Recently opened beside a beach outside town, the new Fasano resort has 40 pale, minimalist villas set amid manicured grounds. There's a huge swimming pool, a spa, a gym, and two good restaurants. It's a coddling, self-contained little world, and also offers easy access to still wilder beaches nearby, best reached by boat or on a quad bike over the dunes.
The road south
The first essential stop on the road south of Trancoso is Praia do Espelho, or "Mirror Beach", so named for the pools that form on it at low tide, reflecting the sky. Occupying a mellow old farmhouse atop a lonely hill beside the beach is Hotel Calá & Divino, a timeless and faintly otherworldly place with immaculate little bungalows for guests, and immense ocean views.
An idyllic garden by the sea
First settled by the Portuguese in 1534, the remote fishing community of Caraiva is said to be the oldest colonial village in Brazil. Backpackers from the country's big cities discovered it a few years ago, but its village council has fought with great success to preserve its tranquillity. Most of its guesthouses and restaurants are excellent, and there are no cars on its sandy lanes, no new buildings, and no streetlights to steal the show from its fabulously dark night skies.
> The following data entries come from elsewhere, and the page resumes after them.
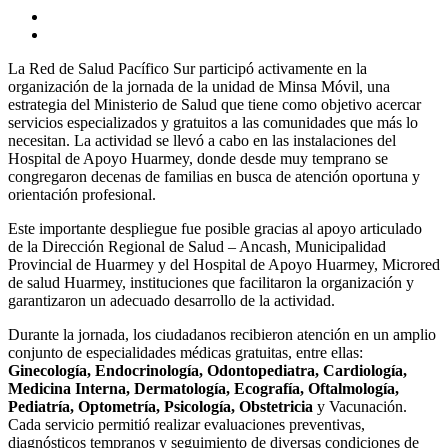
La Red de Salud Pacífico Sur participó activamente en la
organización de la jornada de la unidad de Minsa Móvil, una
estrategia del Ministerio de Salud que tiene como objetivo acercar
servicios especializados y gratuitos a las comunidades que más lo
necesitan. La actividad se llevó a cabo en las instalaciones del
Hospital de Apoyo Huarmey, donde desde muy temprano se
congregaron decenas de familias en busca de atención oportuna y
orientación profesional.
Este importante despliegue fue posible gracias al apoyo articulado
de la Dirección Regional de Salud – Ancash, Municipalidad
Provincial de Huarmey y del Hospital de Apoyo Huarmey, Microred
de salud Huarmey, instituciones que facilitaron la organización y
garantizaron un adecuado desarrollo de la actividad.
Durante la jornada, los ciudadanos recibieron atención en un amplio
conjunto de especialidades médicas gratuitas, entre ellas:
Ginecología, Endocrinología, Odontopediatra, Cardiología,
Medicina Interna, Dermatología, Ecografía, Oftalmología,
Pediatría, Optometría, Psicología, Obstetricia
y Vacunación.
Cada servicio permitió realizar evaluaciones preventivas,
diagnósticos tempranos y seguimiento de diversas condiciones de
Tucked away on a quiet side street is Le Paxa, the home of a successful former record producer, with two beautifully furnished casitas for guests. They stand in glorious isolation in a garden by the sea, beneath the spreading canopies of ancient trees, and only steps from a low picket fence with a gate that opens directly onto yet another sublime beach.
The owner is a great guide to the village, and can arrange trips by river boat to the cultural centre at the nearby reservation of the Pataxo indigenous people, where there are daily talks and demonstrations of rituals and other cultural traditions.
A beach in the back of beyond
Two hours further on lies Corumbau, another sleepy riverside village, beyond which there stretches perhaps the most magnificent of all the ocean beaches south of Trancoso. Set back behind the sands is the Fazenda Sao Francisco, a hotel with a dozen huge guest villas spread out amid the palm trees on an old coconut plantation. Like the Fasano, it's a great place to kick back for a few days, with good food, a huge swimming pool, a tennis court and plenty of water sports equipment.
How to get there
Among the top experts on luxury travel in Brazil is Tom Robinson of the Rio-based tour operator Dehouche, which can arrange tailor-made trips from £4,500 per person for 12 nights, including flights.